EL GOBIERNO ENVIÓ AL CONGRESO LOS PROYECTOS DE SALUD MENTAL E INVALIDEZ

El Gobierno remitió este viernes al Congreso los dos proyectos de ley para modificar la Ley de Salud Mental y contra el Fraude de Pensiones por Invalidez.

Desde el Ministerio de Salud de la Nación indicaron que el proyecto busca “actualizar el marco normativo del sistema con el objetivo de mejorar la capacidad de respuesta del sistema sanitario” y “proteger a pacientes y terceros frente a situaciones que hoy no encuentran adecuado encuadre”.

En esa línea, explicaron que el objetivo es “superar las limitaciones actuales para el abordaje de casos de riesgo y emergencia, clarificando conceptos y criterios y adaptándolos a las necesidades asistenciales de cada jurisdicción”. El relevamiento previo incluyó aportes de familiares, pacientes, profesionales de salud mental y actores judiciales y legislativos, donde “se detectaron dificultades concretas en la práctica diaria”.

Según señalaron fuentes oficiales, uno de los principales problemas identificados es la falta de aplicación uniforme de la legislación vigente: solo 16 jurisdicciones adhirieron formalmente a la ley, 18 provincias cuentan con hospitales generales con servicios de salud mental y 20 disponen de camas de internación.

Entre las modificaciones, el Ejecutivo planteó reforzar el rol de los profesionales médicos en el abordaje de estas problemáticas. En ese sentido, sostuvo que se busca “dar un rol central a la mirada técnica-médica a la prevención y abordaje de la salud mental y al tratamiento de adicciones, al darle mayor relevancia a los especialistas médicos formados en psiquiatría”.

El segundo proyecto enviado al Congreso se centró en las pensiones no contributivas por invalidez. En el mensaje, el Ejecutivo sostuvo que entre 2003 y 2023 estos beneficios pasaron de 76.000 a aproximadamente 1.200.000. En ese marco, afirmó que “la magnitud de la situación descripta ha generado una inevitable sospecha sobre las condiciones en que dichos beneficios fueron otorgados”.
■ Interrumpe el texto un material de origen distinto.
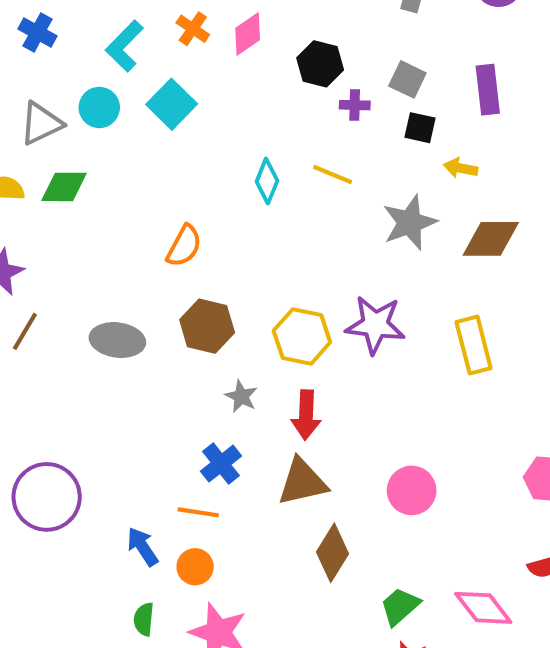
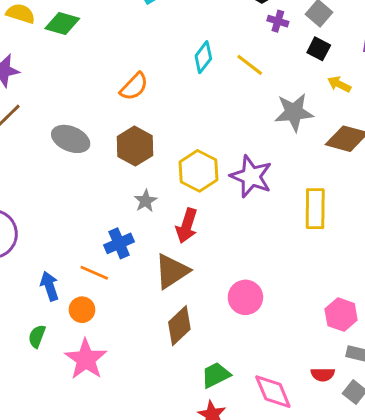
brown triangle: (302, 482) -> (172, 271), turned -36

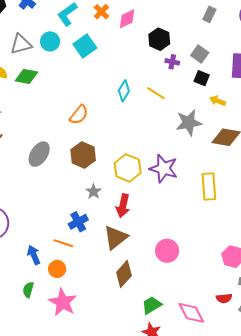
gray ellipse: (71, 139) -> (39, 154), turned -75

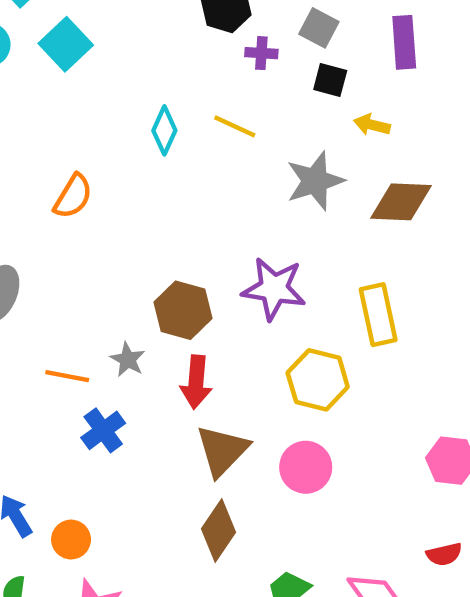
brown hexagon: (83, 155) -> (183, 310), moved
yellow hexagon: (128, 168) -> (318, 380), moved
brown triangle: (116, 237) -> (222, 451), moved
orange line: (63, 243) -> (67, 376), moved

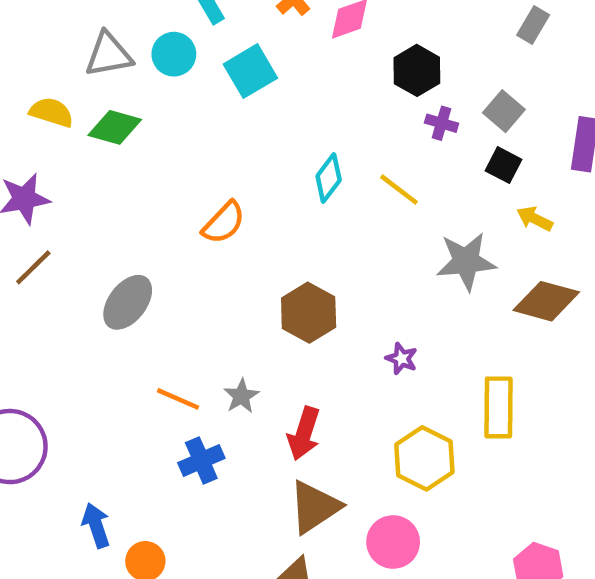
purple star: (274, 289) -> (401, 359), size x0.5
brown hexagon: (183, 310) -> (309, 313), moved

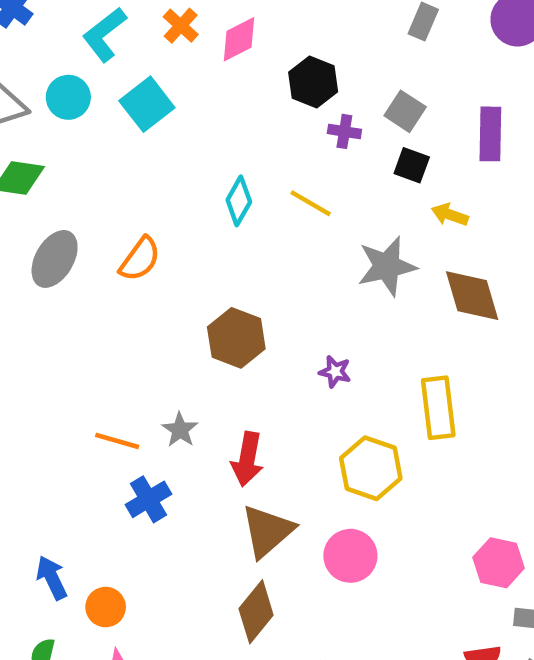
brown diamond: (546, 301) -> (472, 296), turned 66
gray ellipse: (128, 302) -> (55, 259), moved

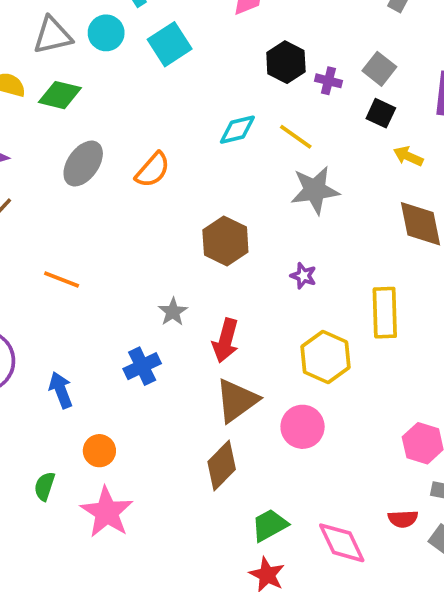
black hexagon: (313, 82) -> (286, 62), moved
cyan diamond: (239, 201) -> (237, 130), turned 42
gray star: (387, 266) -> (315, 190), moved
orange line: (117, 441) -> (62, 280), moved
blue arrow: (52, 578) -> (61, 390), moved

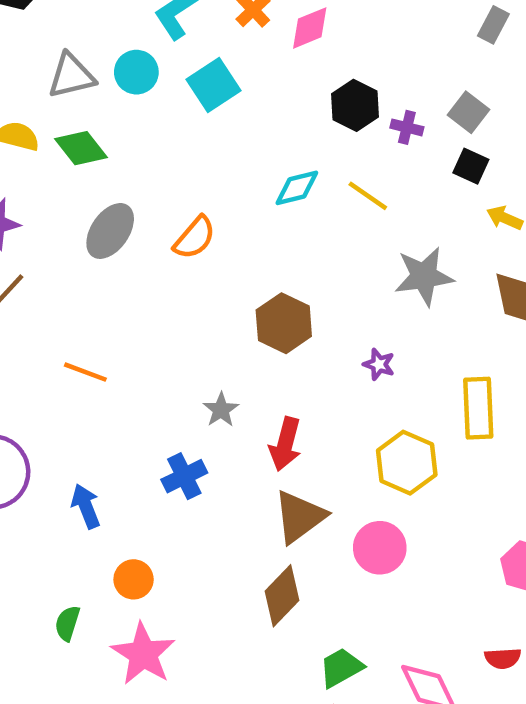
green diamond: (60, 95) -> (81, 148), turned 39
gray star: (315, 190) -> (424, 276), moved

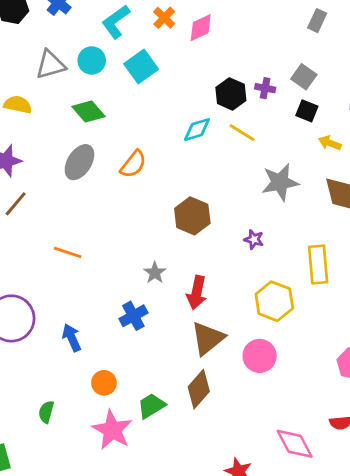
black hexagon: (355, 105) -> (231, 94), moved
green diamond: (81, 148) -> (88, 111), moved
green semicircle: (67, 623) -> (46, 412), moved
green trapezoid: (341, 668) -> (151, 406), moved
El texto agregó que investigaciones y auditorías detectaron “una gran cantidad de pensiones otorgadas sin cumplir con los requisitos legales” y mencionó “domicilios inexistentes” y casos en los que “no se verifican los requisitos legales y médicos exigidos”.

Según el Gobierno, esta situación “genera un injustificable dispendio de los recursos del Estado nacional” y afecta “la correcta asignación de los recursos”.

Entre los cambios, se incluyó la implementación de auditorías periódicas, el cruce de datos con distintos organismos públicos y la posibilidad de suspender beneficios ante incumplimientos. También se estableció un proceso de reempadronamiento obligatorio para actualizar la información de los titulares.

El proyecto definió que la pensión por invalidez consistirá en “el pago de una prestación mensual equivalente al setenta por ciento (70 %) del haber mínimo jubilatorio” y fijó incompatibilidades con el empleo formal.